The Living Room Tour is a live album by Carole King released in 2005. It consists of live recordings of most of the songs from Tapestry. Her daughters Louise and Sherry and background singer and guitarist Gary Burr joined her on several songs. This album debuted at #17 in the US, becoming King's highest-charting album since 1977. That was largely due to television advertisements and that it was available in Starbucks retailers.

For the week of July 18, 2005, it was the #1 album on Amazon, and it was the #2 album of July 2005 on Amazon. In its first week, The Living Room Tour sold 44,000 copies in the United States, and has since sold over 330,000 copies in the United States.

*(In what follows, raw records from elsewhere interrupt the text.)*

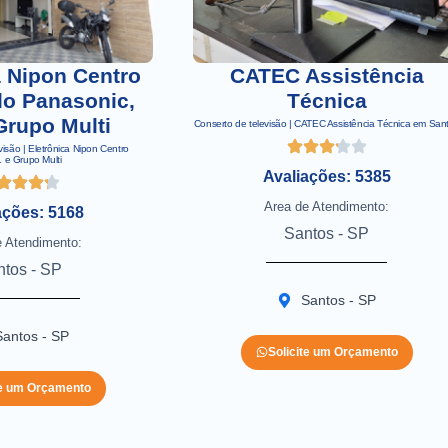
a Nipon Centro
CATEC Assistência
do Panasonic,
Técnica
Grupo Multi
Conserto de televisão | CATEC Assistência Técnica em San
visão | Eletrônica Nipon Centro
 e Grupo Multi
Avaliações: 5385
Area de Atendimento:
ações: 5168
Santos - SP
e Atendimento:
ntos - SP
Santos - SP
Santos - SP
Solicite um Orçamento
te um Orçamento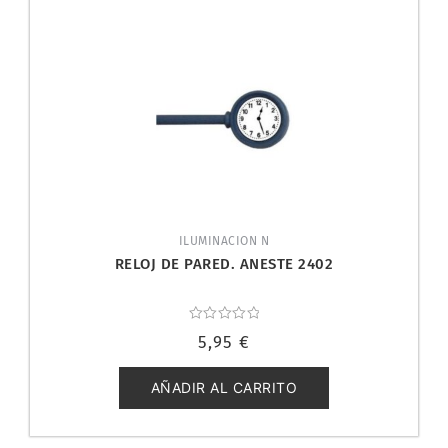
ILUMINACION N
RELOJ DE PARED. ANESTE 2402
Valorado
5,95
€
con
0
de
5
AÑADIR AL CARRITO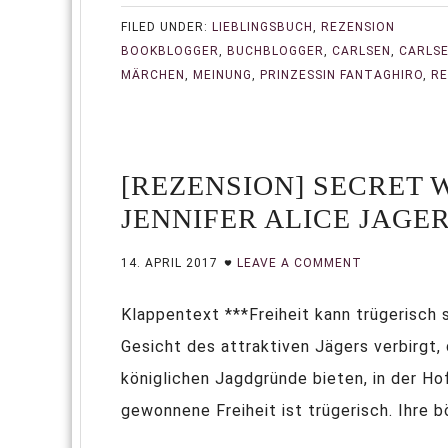
FILED UNDER:
LIEBLINGSBUCH
,
REZENSION
BOOKBLOGGER
,
BUCHBLOGGER
,
CARLSEN
,
CARLSE
MÄRCHEN
,
MEINUNG
,
PRINZESSIN FANTAGHIRO
,
RE
[REZENSION] SECRET 
JENNIFER ALICE JAGE
14. APRIL 2017
LEAVE A COMMENT
Klappentext ***Freiheit kann trügerisch 
Gesicht des attraktiven Jägers verbirgt, d
königlichen Jagdgründe bieten, in der H
gewonnene Freiheit ist trügerisch. Ihre 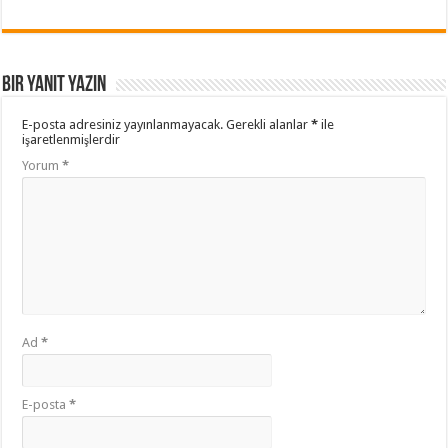
Bir yanıt yazın
E-posta adresiniz yayınlanmayacak.
Gerekli alanlar
*
ile
işaretlenmişlerdir
Yorum
*
Ad
*
E-posta
*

In August 2006, the album re-entered the Billboard 200 at #151, because it was once again available in all Starbucks locations in the US.

Track listing
All songs written by Carole King (except where noted).

Disc one
"Welcome To My Living Room" – 1:58
"Peace in the Valley"  (King, Toni Stern) – 3:42
"Love Makes the World" (King, Sam Hollander, Dave Schommer) – 4:23
"Now and Forever" – 3:18
"Where You Lead I Will Follow" (King, Toni Stern) – 3:24
 Duet with her daughter, Louise Goffin
"Lay Down My Life" – 4:20
"Jazzman" (King, Dave Palmer) – 4:00
"Smackwater Jack" (Gerry Goffin, King) – 4:12
"Wishful Thinking" – 4:12
"Medley: "Take Good Care of My Baby/"It Might As Well Rain Until September"/"Go Away Little Girl"/"I'm into Something Good"/"Hey Girl"/"One Fine Day"/"Will You Love Me Tomorrow" (Goffin, King) – 8:39

Disc two
"Loving You Forever" (King, Gary Burr) – 3:32
"It's Too Late" (King, Stern) – 5:22
"So Far Away" – 4:52
"Sweet Seasons" (King, Stern) – 3:21
"Chains" (Goffin, King) – 4:09
"Pleasant Valley Sunday" (Goffin, King) – 3:45
"Being At War With Each Other" – 4:05
"I Feel The Earth Move" – 4:04
"(You Make Me Feel Like) A Natural Woman" (Goffin, King, Jerry Wexler) – 3:58
 Duet with her daughter, Sherry Goffin Kondor.
"You've Got a Friend" – 5:32
"The Locomotion" (Goffin, King) – 3:38

Personnel
 Carole King – vocals, piano, guitar
 Rudy Guess – vocals, guitar, bass guitar
 Gary Burr – vocals, guitar, bass
 Louise Goffin – vocals on "Where You Lead I Will Follow"
 Sherry Goffin Kondor – vocals on "A Natural Woman"

Charts

Tour

References

Carole King live albums
2005 live albums
Albums recorded at the Greek Theatre (Los Angeles)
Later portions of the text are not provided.